Com versos potentes e sons ancestrais, comunicadores e comunicadoras transformam a arte em ferramenta de resistência, identidade e expressão comunitária

O que é comunicação para você? Você se considera um comunicador ou comunicadora no seu território, comunidade ou coletivo?  Em algumas comunidades tradicionais, comunicar faz parte do cotidiano e pode ser tão orgânico e enraizado na vivência coletiva que muitas vezes nem chega a ser entendida enquanto algo formal. Ela é pensada para manter viva a memória e fortalecer a identidade coletiva e, para isso, as comunidades não contam apenas com uso de tecnologias associadas à inovação e progresso. As tecnologias ancestrais, que são os conhecimentos, práticas e ferramentas desenvolvidas ao longo de gerações, são muito importantes quando o objetivo é a preservação cultural, a defesa de direitos, realização de denúncias e a articulação política.

Na Baixada Maranhense, quilombolas de várias comunidades, em diferentes territórios, fazem comunicação ancestral que se baseia na resistência e na preservação da identidade cultural negra. 

Essa região é considerada uma das maiores riquezas naturais do Maranhão. Localizada no extremo norte do estado, o território tem mais de 1,7 mil  hectares de extensão e conta com 21 municípios. Trata-se de uma vasta planície em constante transformação, moldada pelo movimento das águas que altera a paisagem diariamente. A região se destaca por suas características fisiográficas marcantes, como terras baixas, planas, inundáveis, caracterizadas por campos, matas de galeria e manguezais. Os tempos seco ou de chuva decidem a paisagem da vez. Entre rios e lagoas, a natureza se renova, formando o maior conjunto de bacias lacustres do Nordeste.

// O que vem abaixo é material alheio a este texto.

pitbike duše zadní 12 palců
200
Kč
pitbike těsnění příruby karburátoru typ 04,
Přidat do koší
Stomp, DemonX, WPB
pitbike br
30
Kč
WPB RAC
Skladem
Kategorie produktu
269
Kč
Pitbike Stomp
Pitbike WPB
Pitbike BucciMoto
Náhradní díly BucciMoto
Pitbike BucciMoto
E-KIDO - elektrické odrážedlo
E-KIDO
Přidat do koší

E essa baixada é também uma das regiões com maior concentração de população negra do Maranhão e com a maior quantidade de comunidades quilombolas no estado, segundo o Movimento Quilombola do Maranhão (MOQUIBOM). Na região cheia de belezas naturais e de cultura, quem transmite histórias, conhecimentos e tradições de geração em geração, utiliza a arte para se comunicar. 

A oralidade, muito forte nas comunidades tradicionais, atrelada com a cultura, virou uma ferramenta poderosa. Com música, cordéis e tambores, comunicadores e comunicadoras quilombolas da mesma região fazem uma comunicação que denuncia injustiças, conta histórias, combate racismo e fortalece narrativas e os laços comunitários. 

Voz que se levanta

Antônio Chagas Pereira  (o Chagas Maranhão) tem 58 anos, é do Quilombo Bom que Dói e Faxina, no Território Pau Pombo, em Santa Helena (MA) e tem a voz afinada como a principal ferramenta de comunicação. Cantor e compositor, ele usa os ritmos e melodias para abordar temas que vão do ativismo ao romantismo. 

Uma das suas canções fala sobre respeito às pessoas negras, LGBTQIAPN+ e combate à violência contra a mulher. Confira a letra abaixo (ou clique aqui para ver o vídeo de Chagas em nosso Instagram):

Nosso movimento chegou para mostrar para a população 
Quero dizer uma coisa tão certa para o povo do meu Maranhão
Não aceitamos mais preconceito, racismo é crime e sempre dá prisão 
Vamos respeitar os LGBTs e acabar com a discriminação 
A cada minuto uma mulher sofre
Feminicídio e pra quê agressão?
Se a mulher foi feita para amar
Então ame com educação
Mulher quer carinho, mulher quer amor 
Em mulher não se bate nem com uma flor 
Mulher quer carinho, mulher quer amor 
Em mulher não se bate nem com uma flor

A liderança quilombola é membro do grupo Show do Quilombo, que faz apresentações com foco na cultura e tradição dos povos quilombolas e também é mestre do Tambor de Crioula. 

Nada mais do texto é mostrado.